Für ein klassisches Singer-Songwriter-Album gestaltet sich „Vacilando Territory Blues“ erstaunlich abwechslungsreich. Der verbitterte „Barter Blues“ mit Banjo und Slide-Gitarre ist einer dieser Songs, die auch aus längst vergangenen Zeiten stammen könnten. So trocken, wie er begonnen hat, klingt er aus, um dann in einer Woge aus elektrischen Gitarren noch einmal zurückzukehren und zum „New Imperial Grand Blues“ überzuleiten. Mit seinem schiefen Bläserintro jagt dieser dem Hörer einen leichten Schauer über den Rücken, um sich dann zu einem staubig-stampfenden Rocksong zu entwickeln. Im Grunde braucht Tillman die Band im Rücken aber gar nicht, denn „Vessels“, einer der stärksten Songs des Albums, funktioniert ausschließlich mit Gesang und Gitarre hervorragend. Mit solch einer Stimme kann er aber ohnehin machen, was er will, selbst die schwächsten Songs könnte er mit seinem Gesang veredeln.

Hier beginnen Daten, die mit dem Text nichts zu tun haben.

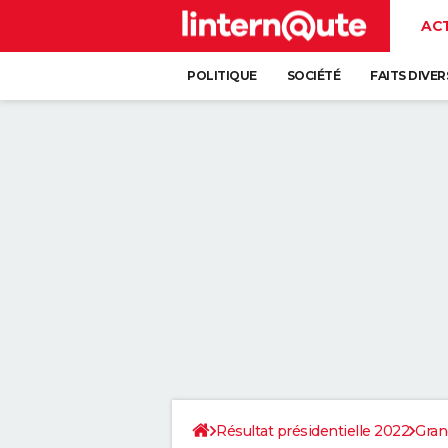
AC
POLITIQUE
SOCIÉTÉ
FAITS DIVER
Résultat présidentielle 2022
Gran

Selbstverständlich ist dieses Album längst nicht so spektakulär und innovativ wie das Debüt der Fleet Foxes, und das will es auch überhaupt nicht sein. Josh Tillmans Soloarbeit ist keineswegs als Nebenprojekt, sondern als unabhängiges musikalisches Schaffen zu verstehen. Bevor er im Mai letzten Jahres bei den Fleet Foxes einstieg, hatte er bei diversen Kleinstlabels bereits vier Alben veröffentlicht, und geht mit „Vacilando Territory Blues“ konsequent weiter seinen eigenen Weg. Ob er sich nach nunmehr fünf Alben selbst als vacilando – als Reisender um des Reisens willen - begreift, ohne dabei jedoch das Ziel aus den Augen zu verlieren? Wenn es nach mir geht, darf diese Reise gerne noch lange weitergehen.